On September 27, 2014, the Board of Directors (the “Board”) of Cimetrix Incorporated (the “Company”) unanimously voted to approve a Reverse Stock Split of the common stock of the Company of 20,000 to 1.  In a subsequent meeting on November 22, 2014, the Board unanimously approved a change to the Reverse Stock Split to 10,000 to 1, so that, with the change, each 10,000 shares of common stock outstanding as of the effective date will be converted into 1 whole share of common stock (as changed, the “Transaction”).  The Company will not issue fractional shares in connection with the Reverse Stock Split and will pay an amount equal to $0.15 per pre-split share in lieu of such issuance.  Stockholders holding fewer than 10,000 shares at the time of the Reverse Stock Split will no longer have an equity interest in the Company and will only be entitled to receive a cash payment.

The primary purpose of the Transaction is to reduce the number of record holders of the Company’s common stock to fewer than 300, thereby allowing the Company to terminate the registration of the Common Stock under Section 12(g) of the Securities Exchange Act of 1934, as amended (the “Exchange Act”), and suspend its reporting obligations under Section 15(d) of the Exchange Act.

Under Nevada law, the Transaction is structured so that the Company can consummate the Reverse Stock Split without the need to obtain stockholder approval.
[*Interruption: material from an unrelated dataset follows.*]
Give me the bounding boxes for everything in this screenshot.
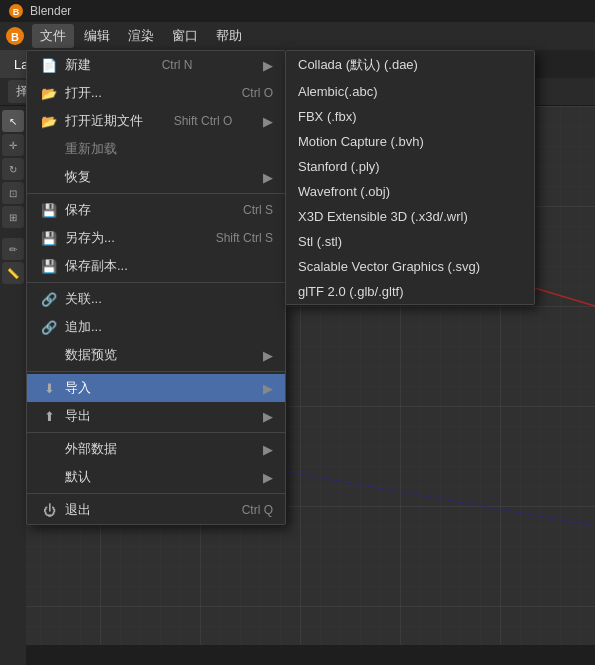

Therefore, the Company is not seeking stockholder approval for these actions, and no vote is sought in connection with these actions.

Although the Board has approved the Reverse Stock Split and subsequent termination of registration of the Common Stock and suspension of the Company’s duty to file periodic reports and other information with the SEC under the Exchange Act, the Board reserves the right to abandon, postpone or modify the foregoing for any reason, at any time before they are consummated.

The Transaction is a “going private” transaction under Section 13(e) of the Exchange Act and the Company has filed a Schedule 13E-3 with the SEC that contains additional information about the Transaction.  The Schedule 13E-3 is available at www.sec.gov.




Pursuant to the requirements of the Securities Exchange of 1934, the registrant has duly caused this report to be signed on its behalf by the undersigned hereunto duly authorized.

Cimetrix Incorporated

Dated:  November 24, 2014
By /S/
Robert H. Reback
President and Chief Executive Officer
(Principal Executive Officer)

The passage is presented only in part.